That was a favorite saying of the late Peter Capstick, the well-known author and professional big-game hunter and guide in Africa. It's just been proven true again with the near-death of a six-year-old boy in South Africa.
A leopard at a South African game reserve snatched a six-year-old boy and ran off with him.
Little Kellan Denny was attacked and dragged away by the big cat at Kruger National Park.
As the male leopard ran off with the youngster, his father Justin chased the big cat and screamed out: “No! No! No! This can’t be happening.”
Kellan was dragged 30 metres by the leopard who had sunk his teeth into the boy’s shoulder before he was recovered.
Justin was able to retrieve his son after the leopard dropped the boy from his jaws. Kellan, who is said to be ‘quite traumatised’ is now recovering at home.
There's more at the link.
What I can't understand is this: if the family was South African, they've surely been taught that predators are opportunists, and will go for the weakest targets that can't fight back. If they didn't know that, they were criminally negligent, because when I was growing up, every South African knew about the dangers of local wildlife. It wasn't even a matter for speculation. Everyone knew.

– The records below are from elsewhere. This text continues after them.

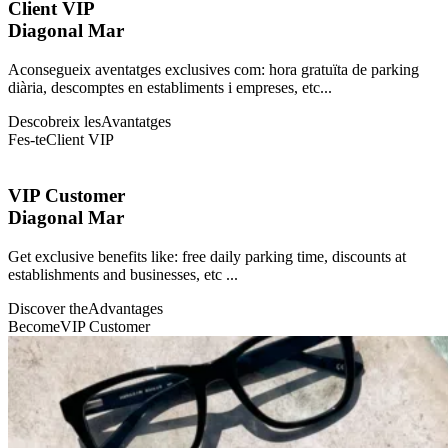
Client VIP
Diagonal Mar
Aconsegueix aventatges exclusives com: hora gratuïta de parking
diària, descomptes en establiments i empreses, etc...
Descobreix les
Avantatges
Fes-te
Client VIP
VIP Customer
Diagonal Mar
Get exclusive benefits like: free daily parking time, discounts at
establishments and businesses, etc ...
Discover the
Advantages
Become
VIP Customer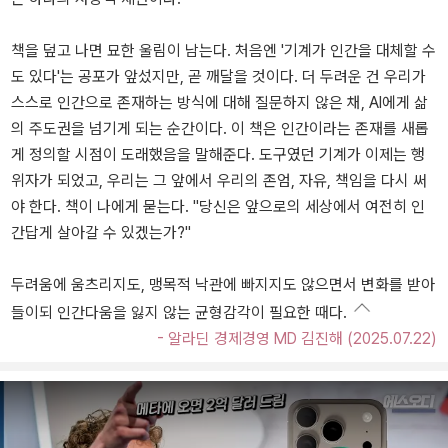
책을 덮고 나면 묘한 울림이 남는다. 처음엔 '기계가 인간을 대체할 수
도 있다'는 공포가 앞섰지만, 곧 깨달을 것이다. 더 두려운 건 우리가
스스로 인간으로 존재하는 방식에 대해 질문하지 않은 채, AI에게 삶
의 주도권을 넘기게 되는 순간이다. 이 책은 인간이라는 존재를 새롭
게 정의할 시점이 도래했음을 말해준다. 도구였던 기계가 이제는 행
위자가 되었고, 우리는 그 앞에서 우리의 존엄, 자유, 책임을 다시 써
야 한다. 책이 나에게 묻는다. "당신은 앞으로의 세상에서 여전히 인
간답게 살아갈 수 있겠는가?"
두려움에 움츠리지도, 맹목적 낙관에 빠지지도 않으면서 변화를 받아
들이되 인간다움을 잃지 않는 균형감각이 필요한 때다.
- 알라딘 경제경영 MD 김진해 (2025.07.22)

The fact that the victim was a six-year-old boy is also instructive. In most of the tourist-friendly game farms and cheetah breeding centers in South Africa, there'll be a height chart next to the enclosures where tourists are allowed to enter and mingle with the animals. It'll state that people under a certain height are not admitted - no matter what. No exceptions. The reason is that most African predators distinguish an easy meal from a difficult one by size. Small and succulent equals good eating, irrespective of species; therefore, small and succulent aren't allowed in with them. This incident proves, once again, the wisdom of that policy.
Thanks be to God that the child was saved. I reckon he'll grow up sadder, but wiser.